For example, the following script counts every entry of a syscall grouping them by process name:

giscard@bpf# bpftrace -e 'tracepoint:raw_syscalls:sys_enter { @[comm] = count(); }'
Attaching 1 probe...
^C

@[gsd-printer]: 1
@[memballoon]: 2
@[vmstats]: 2
@[C2 CompilerThre]: 2
@[C1 CompilerThre]: 2
@[GUsbEventThread]: 2
@[Flushing Daemon]: 3
@[rs:main Q:Reg]: 3
@[in:imuxsock]: 3

That is not all, there are several other ways to interact with eBPF as for example using a BPF  Compiler Collection (BCC) which provides wrapper for languages like Python and C  or one of the several libraries like the gobpf or libbpf.

Installation

In despite of having instructions on how to install bpftrace available at iovisor project it is important have in mind that old versions of Kernel may not support all its functionalities, therefore being recommended (at least for learning purpose) try to install a kernel newer than 5.4. Also, I would recommend install linux-kernel-headers, build-essentials and manpages-dev and be aware that extra packages might be necessary like bpfcc-tools.

sudo apt-get install linux-headers-$(uname -r)
sudo apt install build-essential
sudo apt-get install manpages-dev
sudo apt-get install bpfcc-tools linux-headers-$(uname -r)
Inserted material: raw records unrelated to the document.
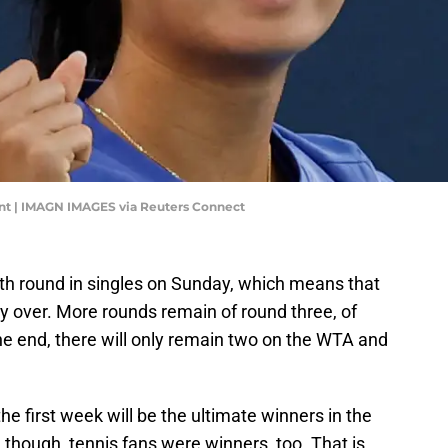
int | IMAGN IMAGES via Reuters Connect
rth round in singles on Sunday, which means that
y over. More rounds remain of round three, of
the end, there will only remain two on the WTA and
 first week will be the ultimate winners in the
though, tennis fans were winners, too. That is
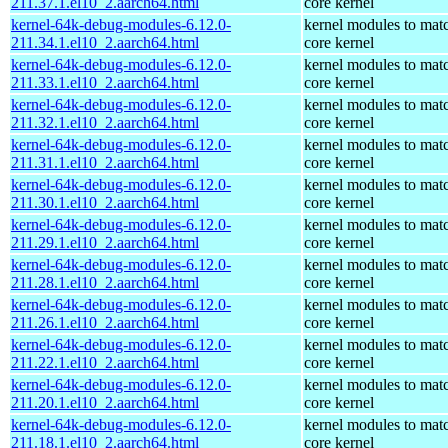
211.37.1.el10_2.aarch64.html
core kernel
kernel-64k-debug-modules-6.12.0-
kernel modules to mat
211.34.1.el10_2.aarch64.html
core kernel
kernel-64k-debug-modules-6.12.0-
kernel modules to mat
211.33.1.el10_2.aarch64.html
core kernel
kernel-64k-debug-modules-6.12.0-
kernel modules to mat
211.32.1.el10_2.aarch64.html
core kernel
kernel-64k-debug-modules-6.12.0-
kernel modules to mat
211.31.1.el10_2.aarch64.html
core kernel
kernel-64k-debug-modules-6.12.0-
kernel modules to mat
211.30.1.el10_2.aarch64.html
core kernel
kernel-64k-debug-modules-6.12.0-
kernel modules to mat
211.29.1.el10_2.aarch64.html
core kernel
kernel-64k-debug-modules-6.12.0-
kernel modules to mat
211.28.1.el10_2.aarch64.html
core kernel
kernel-64k-debug-modules-6.12.0-
kernel modules to mat
211.26.1.el10_2.aarch64.html
core kernel
kernel-64k-debug-modules-6.12.0-
kernel modules to mat
211.22.1.el10_2.aarch64.html
core kernel
kernel-64k-debug-modules-6.12.0-
kernel modules to mat
211.20.1.el10_2.aarch64.html
core kernel
kernel-64k-debug-modules-6.12.0-
kernel modules to mat
211.18.1.el10_2.aarch64.html
core kernel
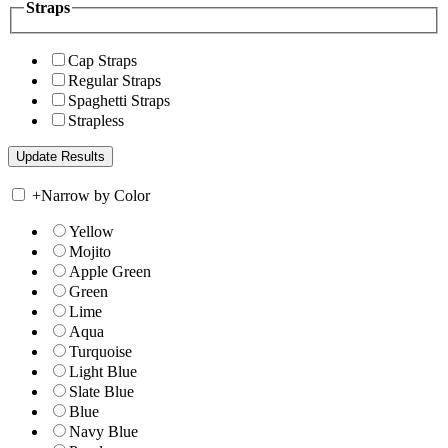
Straps
Cap Straps
Regular Straps
Spaghetti Straps
Strapless
+
Narrow by Color
Yellow
Mojito
Apple Green
Green
Lime
Aqua
Turquoise
Light Blue
Slate Blue
Blue
Navy Blue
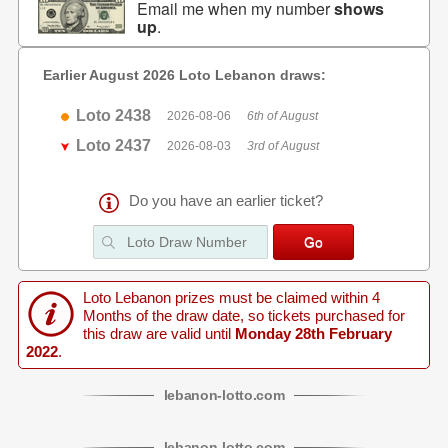
Email me when my number
shows
up
.
Earlier August 2026 Loto Lebanon draws:
Loto 2438
2026-08-06
6th of August
Loto 2437
2026-08-03
3rd of August
Do you have an earlier ticket?
Loto Lebanon prizes must be claimed within 4
Months of the draw date, so tickets purchased for
this draw are valid until
Monday 28th February
2022
.
lebanon
-
lotto
.com
lebanon
-
lotto
.com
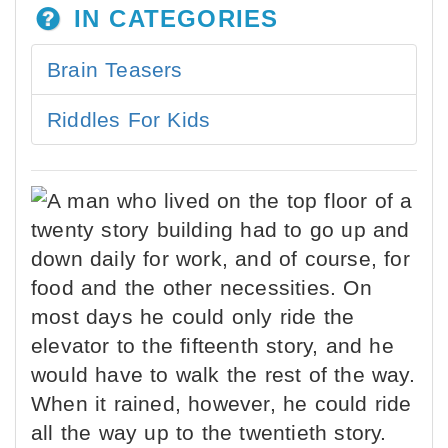
IN CATEGORIES
Brain Teasers
Riddles For Kids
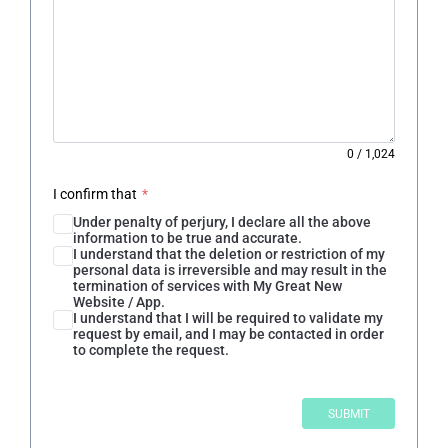
0
/
1,024
I confirm that
*
Under penalty of perjury, I declare all the above
information to be true and accurate.
I understand that the deletion or restriction of my
personal data is irreversible and may result in the
termination of services with My Great New
Website / App.
I understand that I will be required to validate my
request by email, and I may be contacted in order
to complete the request.
SUBMIT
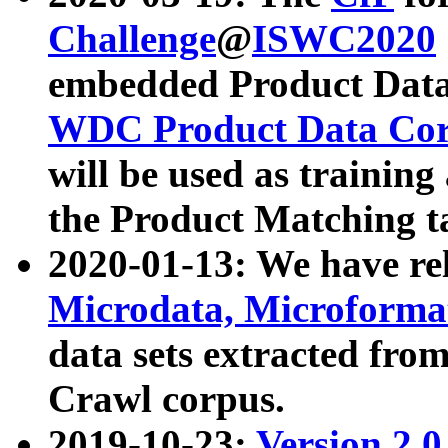
Challenge
@
ISWC2020
embedded Product Data
WDC Product Data Cor
will be used as training
the Product Matching t
2020-01-13: We have r
Microdata, Microform
data sets extracted f
Crawl corpus.
2019-10-23:
Version 2.0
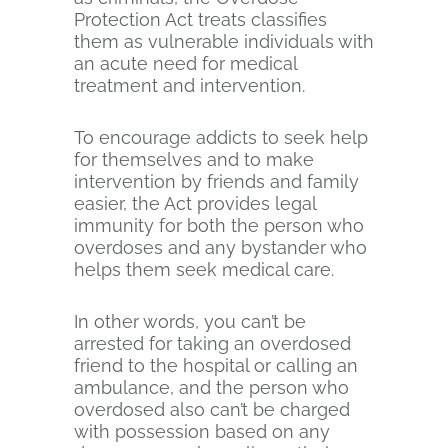
Protection Act treats classifies
them as vulnerable individuals with
an acute need for medical
treatment and intervention.
To encourage addicts to seek help
for themselves and to make
intervention by friends and family
easier, the Act provides legal
immunity for both the person who
overdoses and any bystander who
helps them seek medical care.
In other words, you can’t be
arrested for taking an overdosed
friend to the hospital or calling an
ambulance, and the person who
overdosed also can’t be charged
with possession based on any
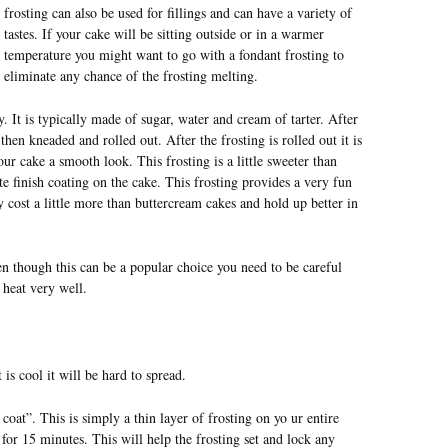
frosting can also be used for fillings and can have a variety of
tastes. If your cake will be sitting outside or in a warmer
temperature you might want to go with a fondant frosting to
eliminate any chance of the frosting melting.
It is typically made of sugar, water and cream of tarter. After
then kneaded and rolled out. After the frosting is rolled out it is
ur cake a smooth look. This frosting is a little sweeter than
tte finish coating on the cake. This frosting provides a very fun
ly cost a little more than buttercream cakes and hold up better in
en though this can be a popular choice you need to be careful
 heat very well.
 is cool it will be hard to spread.
oat”. This is simply a thin layer of frosting on yo ur entire
 for 15 minutes. This will help the frosting set and lock any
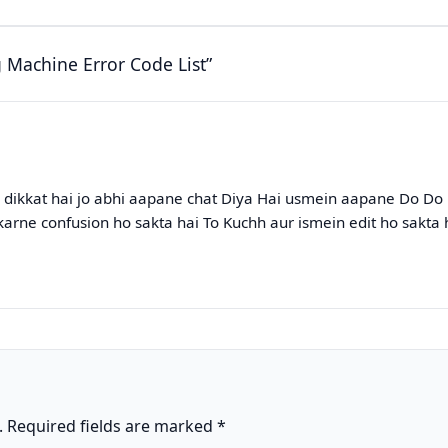
Machine Error Code List”
k dikkat hai jo abhi aapane chat Diya Hai usmein aapane Do Do 
karne confusion ho sakta hai To Kuchh aur ismein edit ho sakta 
.
Required fields are marked
*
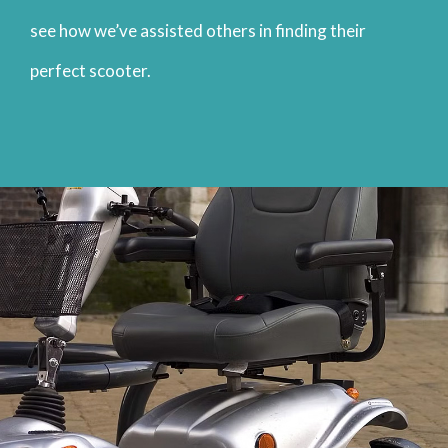
see how we’ve assisted others in finding their
perfect scooter.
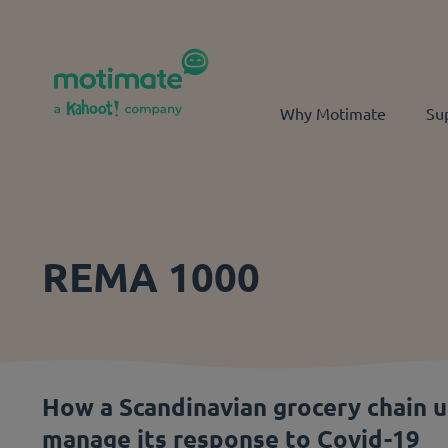
Skip to main content
Why Motimate
Su
REMA 1000
How a Scandinavian grocery chain 
manage its response to Covid-19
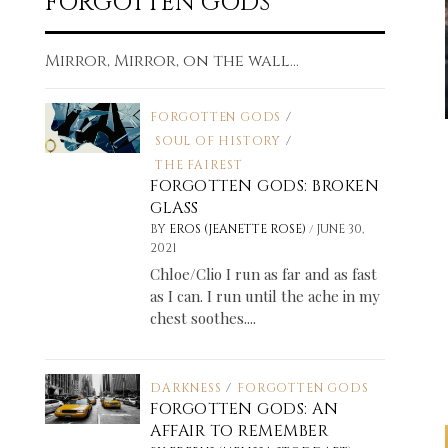
FORGOTTEN GODS
Mirror, Mirror, on the wall...
FORGOTTEN GODS
/
SOUL OF HISTORY
/
THE FAIREST
FORGOTTEN GODS: BROKEN
GLASS
/
BY
EROS (JEANETTE ROSE)
JUNE 30,
2021
Chloe/Clio I run as far and as fast
as I can. I run until the ache in my
chest soothes....
DARKNESS
/
FORGOTTEN GODS
FORGOTTEN GODS: AN
AFFAIR TO REMEMBER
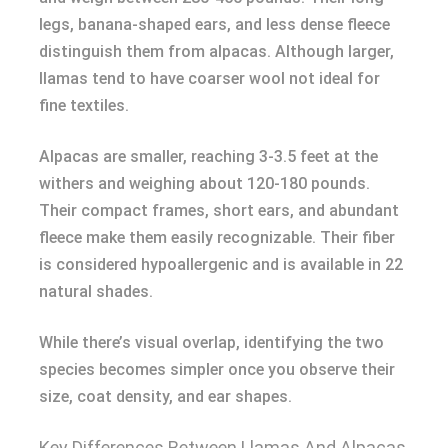
legs, banana-shaped ears, and less dense fleece
distinguish them from alpacas. Although larger,
llamas tend to have coarser wool not ideal for
fine textiles.
Alpacas are smaller, reaching 3-3.5 feet at the
withers and weighing about 120-180 pounds.
Their compact frames, short ears, and abundant
fleece make them easily recognizable. Their fiber
is considered hypoallergenic and is available in 22
natural shades.
While there’s visual overlap, identifying the two
species becomes simpler once you observe their
size, coat density, and ear shapes.
Key Differences Between Llamas And Alpacas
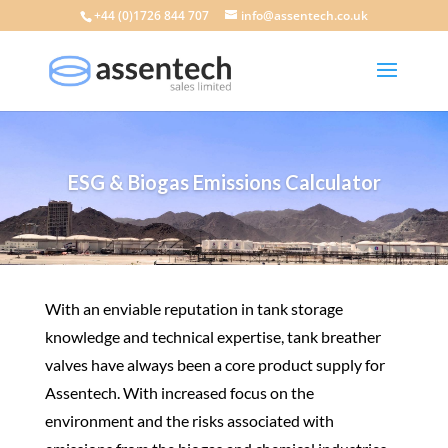
+44 (0)1726 844 707
info@assentech.co.uk
ESG & Biogas Emissions Calculator
​With an enviable reputation in
tank storage
knowledge and
technical expertise
,
tank
breather
valves
have always been a core product supply for
Assentech. With increased focus on the
environment and the risks associated with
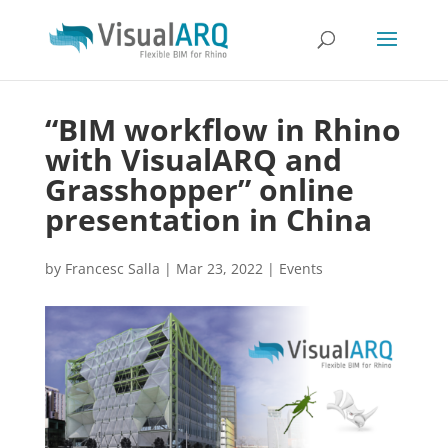
“BIM workflow in Rhino
with VisualARQ and
Grasshopper” online
presentation in China
by
Francesc Salla
|
Mar 23, 2022
|
Events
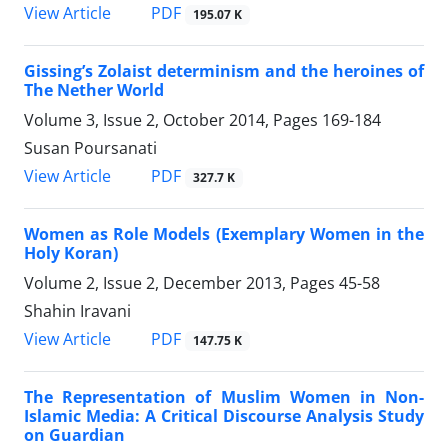
PDF
View Article
195.07 K
Gissing’s Zolaist determinism and the heroines of
The Nether World
Volume 3, Issue 2, October 2014, Pages
169-184
Susan Poursanati
PDF
View Article
327.7 K
Women as Role Models (Exemplary Women in the
Holy Koran)
Volume 2, Issue 2, December 2013, Pages
45-58
Shahin Iravani
PDF
View Article
147.75 K
The Representation of Muslim Women in Non-
Islamic Media: A Critical Discourse Analysis Study
on Guardian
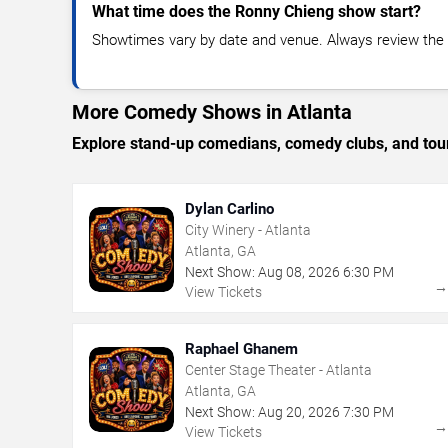
What time does the Ronny Chieng show start?
Showtimes vary by date and venue. Always review the e
More Comedy Shows in Atlanta
Explore stand-up comedians, comedy clubs, and tour
Dylan Carlino
City Winery - Atlanta
Atlanta, GA
Next Show:
Aug
08
,
2026
6:30 PM
View Tickets
Raphael Ghanem
Center Stage Theater - Atlanta
Atlanta, GA
Next Show:
Aug
20
,
2026
7:30 PM
View Tickets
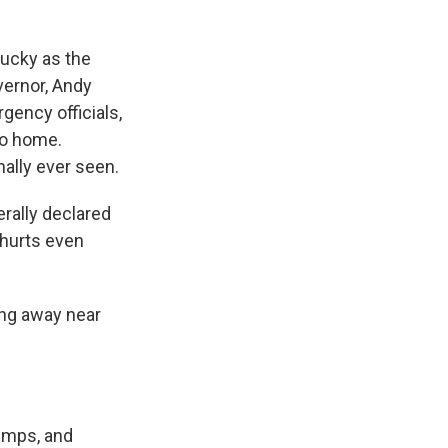
tucky as the
vernor, Andy
gency officials,
to home.
nally ever seen.
rally declared
t hurts even
ring away near
umps, and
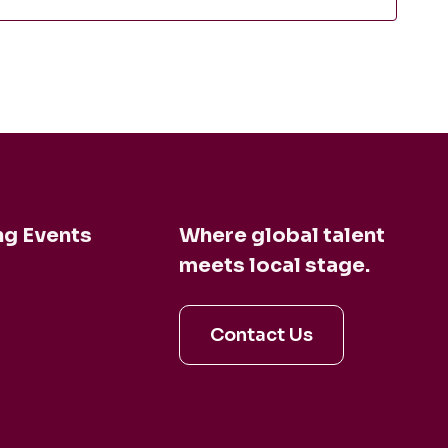
g Events
Where global talent
meets local stage.
en and Dina
Contact Us
aldo
irage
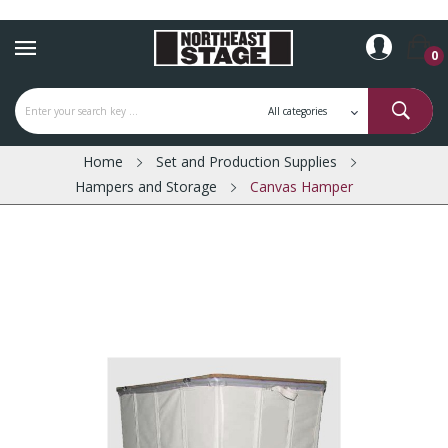
0
Home
Set and Production Supplies
Hampers and Storage
Canvas Hamper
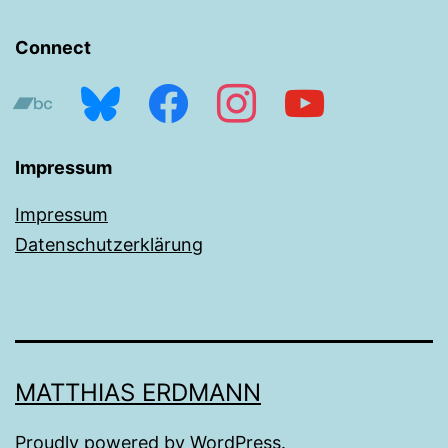
Connect
bandcamp
bluesky
facebook
instagram
youtube
Impressum
Impressum
Datenschutzerklärung
MATTHIAS ERDMANN
Proudly powered by
WordPress
.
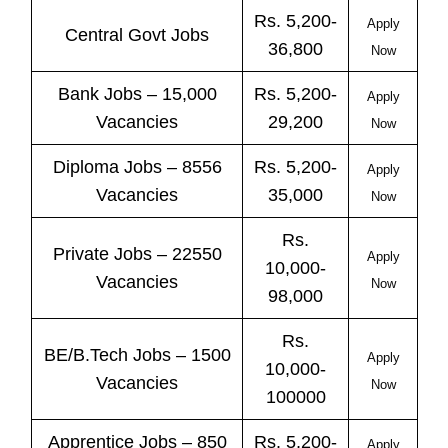
Rs. 5,200-
Apply
Central
Govt
Jobs
36,800
Now
Bank
Jobs
– 15,000
Rs. 5,200-
Apply
Vacancies
29,200
Now
Diploma Jobs – 8556
Rs. 5,200-
Apply
Vacancies
35,000
Now
Rs.
Private
Jobs
– 22550
Apply
10,000-
Vacancies
Now
98,000
Rs.
BE/B.Tech
Jobs
– 1500
Apply
10,000-
Vacancies
Now
100000
Apprentice
Jobs
– 850
Rs. 5,200-
Apply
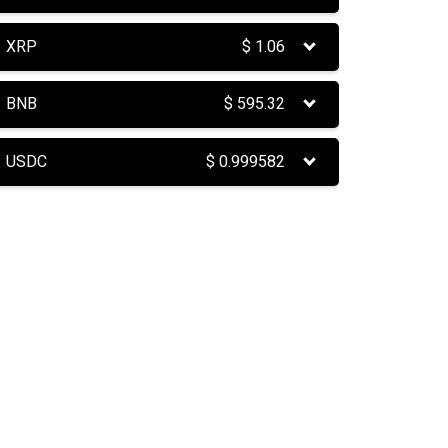
XRP
$
1.06
BNB
$
595.32
USDC
$
0.999582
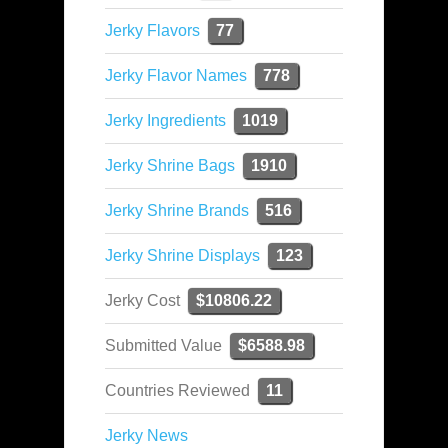
Jerky Flavors
77
Jerky Flavor Names
778
Jerky Ingredients
1019
Jerky Shrine Bags
1910
Jerky Shrine Brands
516
Jerky Shrine Displays
123
Jerky Cost
$10806.22
Submitted Value
$6588.98
Countries Reviewed
11
Jerky News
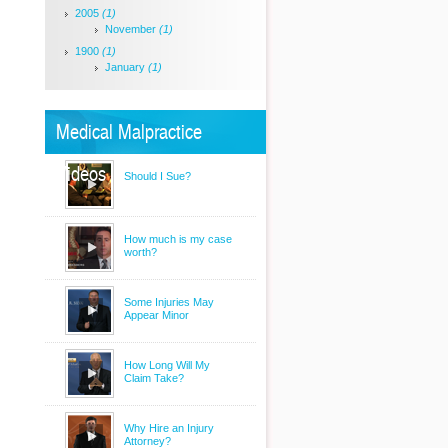
2005
(1)
November
(1)
1900
(1)
January
(1)
Medical Malpractice
Videos
Should I Sue?
How much is my case
worth?
Some Injuries May
Appear Minor
How Long Will My
Claim Take?
Why Hire an Injury
Attorney?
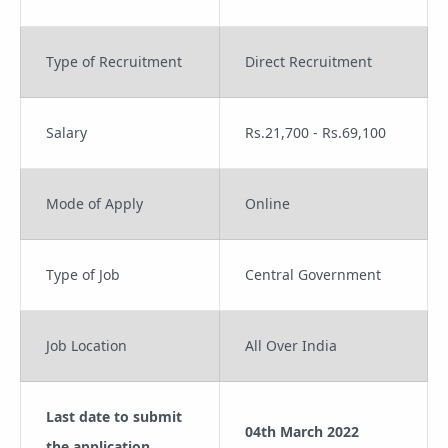
Type of Recruitment
Direct Recruitment
Salary
Rs.21,700 - Rs.69,100
Mode of Apply
Online
Type of Job
Central Government
Job Location
All Over India
Last date to submit
04th March 2022
the application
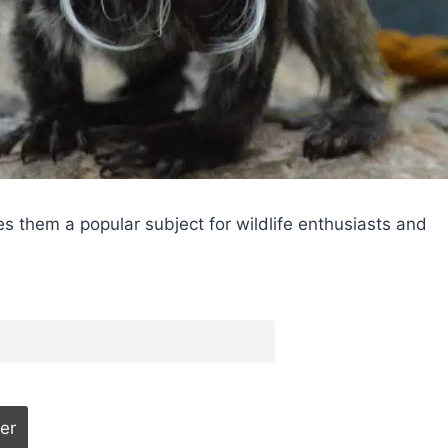
s them a popular subject for wildlife enthusiasts and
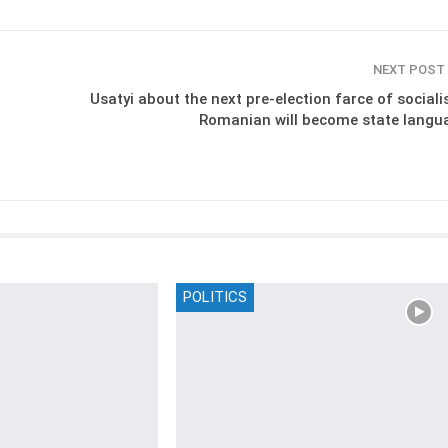
NEXT POST
Usatyi about the next pre-election farce of sociali
Romanian will become state langu
POLITICS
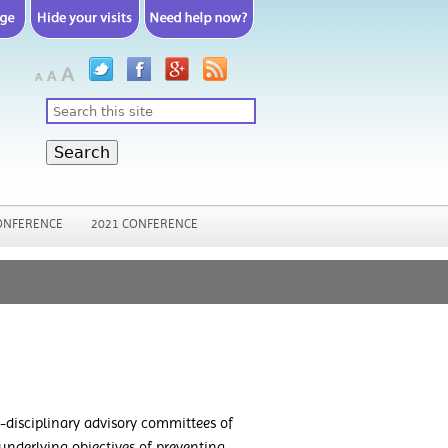
Search
ONFERENCE
2021 CONFERENCE
disciplinary advisory committees of
 underlying objectives of preventing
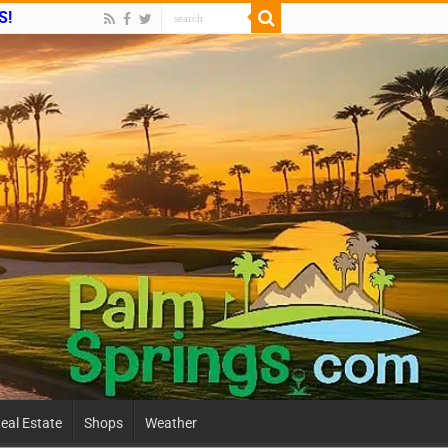
S!
eal Estate
Shops
Weather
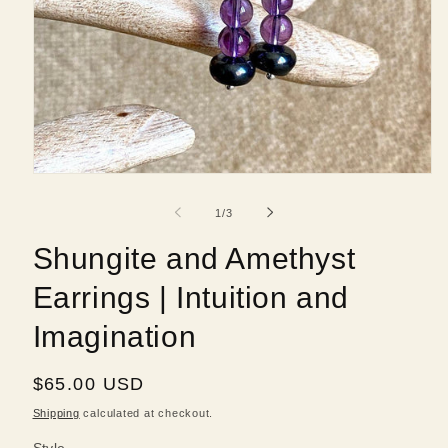
Open
media
1
of
1
/
3
in
modal
Shungite and Amethyst
Earrings | Intuition and
Imagination
Regular
$65.00 USD
price
Shipping
calculated at checkout.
As usual in Linux, different distributions will present BPF tolls in a different way, something a bit annoying on Ubuntu ones consist of the fact that BCC tools are all suffixed with bpfcc while that is not true for the Debian one.

Command Line

bpftrace can be used as a one-liner script or passing as argument a file containing script to be run. For the first case the option “-e” is used followed by a single quoted one-liner while for the second case the file script is used as argument:

  • One-liner
# bpftrace -e 'tracepoint:raw_syscalls:sys_enter { @[comm] = count(); }'
  • Script
# bpftrace syscall_per_process.bt
--- syscall_per_process.bt file ----
tracepoint:raw_syscalls:sys_enter { @[comm] = count(); }

On several occasions it might be necessary to reuse some C struct from kernel itself or any other library, for such cases it is possible to use the “-I <folder>” or “–include <path>”, as the following example:

# bpftrace -I /usr/src/linux-headers-5.4.0-53/include tcp_rcv.bt
--- tcp_rcv.bt ---
#include <net/sock.h>
#include <linux/tcp.h>

kprobe:tcp_rcv_established
{
  $sock = (struct sock*)arg0;
  $tcps = (struct tcp_sock*)arg0;
}

Last but not least important comes the “-l” options which allows to search all available events using wildcards, including the option “-v” to list argument details:

giscard@bpf# bpftrace -l "*syscalls*"
tracepoint:syscalls:sys_enter_socket
tracepoint:syscalls:sys_exit_socket
tracepoint:syscalls:sys_enter_socketpair
tracepoint:syscalls:sys_exit_socketpair
tracepoint:syscalls:sys_enter_bind

giscard@bpf# bpftrace -lv 'tracepoint:syscalls:sys_enter_socket'
tracepoint:syscalls:sys_enter_socket
    int __syscall_nr;
    int family;
    int type;
    int protocol;

For a full description and updated list of parameters supported by bpftrace access its usage reference guide.

Language

Most of the structure like comments, conditions, array access, casting, assignment and arithmetic operations follow the C language syntax, with the constraint that loop usage are still experimental and a nice tuple support which can be read using dot notation like a C struct.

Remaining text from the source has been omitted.